The process by which vodkas are flavored is called infusion. This is a fancy word for mixing stuff with vodka and letting it soak. Unless otherwise directed by a recipe, infuse your vodkas at room temperature. Freezing the flavored vodkas after infusion, however, will ensure the best taste.

The easiest way to flavor vodka is with fresh fruit, which both soaks up and flavors the spirit. Just mix vodka in equal portions with ripe, washed and coarsely chopped fruit (peaches, pineapples or strawberries are common favorites). Place the mixture in a glass canning jar, and let the concoction sit for several days. Strain before serving, or leave in a few fruit chunks for munching. This method will work with any fruit, including fresh and sun-dried tomatoes as well as chili peppers. In short, if you can dream it and drink it, you can infuse it.

If you want to venture beyond fruit, give these traditional and not-so-traditional infusion recipes a try. Vodka lovers will find these concoctions delectable on their own (plain or with a garnish), but they can also be used to breathe new life into a favorite old cocktail.


Recipes

(Note: For all recipes use 1 pint of plain vodka and infuse at room temperature for 24 hours. Then strain.)

Anise Vodka: Licorice-laced vodka was a favorite of Peter the Great, so it's got to be good enough for us. Soak 2 t whole anise seed. Serve chilled.

Apricot Vodka: Infuse 12 apricot kernels. Serve chilled.

Cherry Vodka: Crush 36 cherry pits (or thereabouts).

Coriander Vodka: Use 2 t coriander seed, slightly crushed.

Garlic-and-Dill Vodka: Infuse 1 clove garlic, slightly crushed, 1 sprig fresh dill and 3 white peppercorns. Leave a little dill in the vodka, if you're so inclined.

Herb Vodka: Infuse a few sprigs of a favorite herb, such as tarragon or basil.
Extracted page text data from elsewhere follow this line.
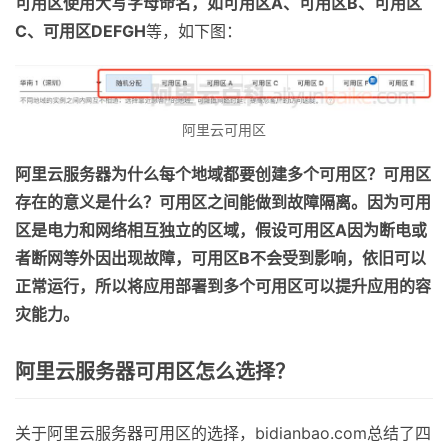
可用区使用大写字母命名，如可用区A、可用区B、可用区
C、可用区DEFGH
等，如下图：
阿里云可用区
阿里云服务器为什么每个地域都要创建多个可用区？可用区
存在的意义是什么？可用区之间能做到故障隔离。因为可用
区是电力和网络相互独立的区域，假设可用区A因为断电或
者断网等外因出现故障，可用区B不会受到影响，依旧可以
正常运行，所以将应用部署到多个可用区可以提升应用的容
灾能力。
阿里云服务器可用区怎么选择？
关于阿里云服务器可用区的选择，bidianbao.com总结了四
Leave a small bit of herb in the vodka, if you choose.

Saffron Vodka: Use 1/4 t saffron threads.

Tea Vodka: Infuse 4 t black tea leaves (fruit-scented is a nice touch).

Buffalo Grass Vodka/Zubrovka: Use 8 blades of buffalo grass. One blade of grass may be left in the vodka after straining for a little woodland feel.

So next time you order a cocktail, check out the new flavors lining up behind the bar. Flavored vodkas may just be a trend, but they're bound to snare some converts. Bison grass and anise seed aside, 145 million vodka-loving Russians can't be wrong.